I get the same answer you do. The quicker way to do it (after you disregard everything distal to the short) is to observe you're left with 4 parallel resistances 40||25||25||200, the effective resistance of which is more quickly worked out with 1/R = (1/R1 + 1/R2 + 1/R3 +1/R4). Then add that to the 10Ω in series.

5. Jan 25, 2012

### Staff: Mentor

One of the 100Ω is shorted out. Total R is 40||25||25||100, in series with the 10Ω

6. Jan 25, 2012

### Curious3141

You're absolutely right. Missed that, thanks for spotting it.

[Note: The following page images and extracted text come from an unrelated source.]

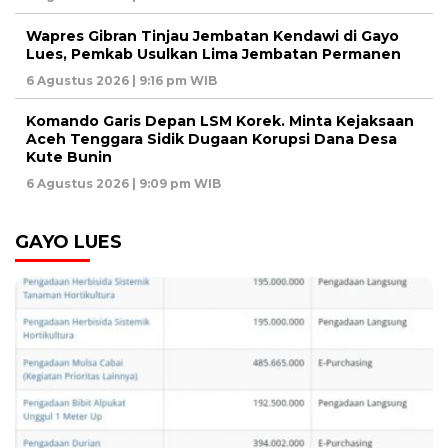
Wapres Gibran Tinjau Jembatan Kendawi di Gayo
Lues, Pemkab Usulkan Lima Jembatan Permanen
6 Agustus 2026 | 9:16 pm WIB
Komando Garis Depan LSM Korek. Minta Kejaksaan
Aceh Tenggara Sidik Dugaan Korupsi Dana Desa
Kute Bunin
6 Agustus 2026 | 9:09 pm WIB
GAYO LUES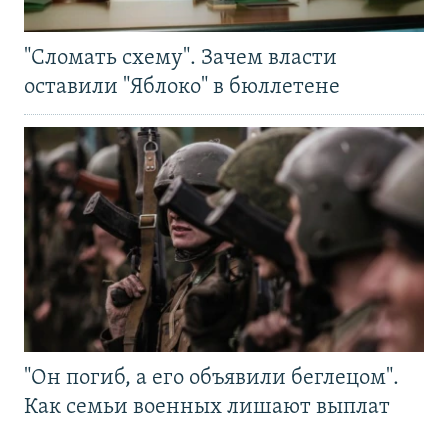
"Сломать схему". Зачем власти
оставили "Яблоко" в бюллетене
"Он погиб, а его объявили беглецом".
Как семьи военных лишают выплат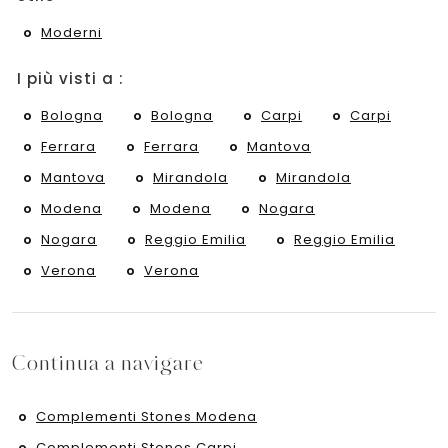
Moderni
I più visti a :
Bologna
Bologna
Carpi
Carpi
Ferrara
Ferrara
Mantova
Mantova
Mirandola
Mirandola
Modena
Modena
Nogara
Nogara
Reggio Emilia
Reggio Emilia
Verona
Verona
Continua a navigare
Complementi Stones Modena
Complementi Stones Carpi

Still doesn't give him a "nice" answer though - but at least it'll be the right one.

7. Jan 26, 2012

### TheRealDoodle

So if im understanding this right, because our teacher hasnt taught us the (1/r1+...) method yet, I will do (1/40 + 1/25 +1/25 + 1/100) which will give me 0.115, then added to the 10ohm resistor will be 10.115, and since I=V/R then 10/10.115= 988.6mA which I know isnt right and I must be doing something wrong because I saw the right answer on my friends homework when he got it back today and he wrote 524mA

8. Jan 26, 2012

### Staff: Mentor

Yes. That gives you 1/R, so invert it to find R. The formula is 1/R = 1/r1 + 1/r2 + ....

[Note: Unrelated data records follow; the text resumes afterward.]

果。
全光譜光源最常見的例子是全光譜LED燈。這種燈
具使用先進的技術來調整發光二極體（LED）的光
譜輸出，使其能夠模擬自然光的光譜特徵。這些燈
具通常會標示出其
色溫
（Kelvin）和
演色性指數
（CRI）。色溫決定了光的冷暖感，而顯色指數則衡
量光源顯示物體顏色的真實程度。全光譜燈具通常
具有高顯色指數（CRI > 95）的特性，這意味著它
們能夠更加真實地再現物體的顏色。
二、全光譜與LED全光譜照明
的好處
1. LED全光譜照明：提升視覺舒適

Then add 10, and you have the total circuit resistance.

9. Jan 26, 2012

### Curious3141

The equation for determining the effective resistance in a parallel arrangement of n resistors is:

$$\frac{1}{R_{eff}} = \frac{1}{R_{1}} + \frac{1}{R_{2}} + ... + \frac{1}{R_{n}}$$

So you have to take the reciprocal (inverse) of that sum to get the effective resistance, which is 1/0.115 = 8.696Ω. This has to be added to the 10Ω in series to get 18.696Ω, which is the total resistance in the circuit.

The current is therefore 10V/18.696Ω = 0.535A = 535mA, which should be the right answer.

The 524mA is using the "200" figure instead of the "100" figure as I originally did. This is a mistake, because one of the 100Ω is shorted out. It's easy to miss it because the short is "after" it (distal to it).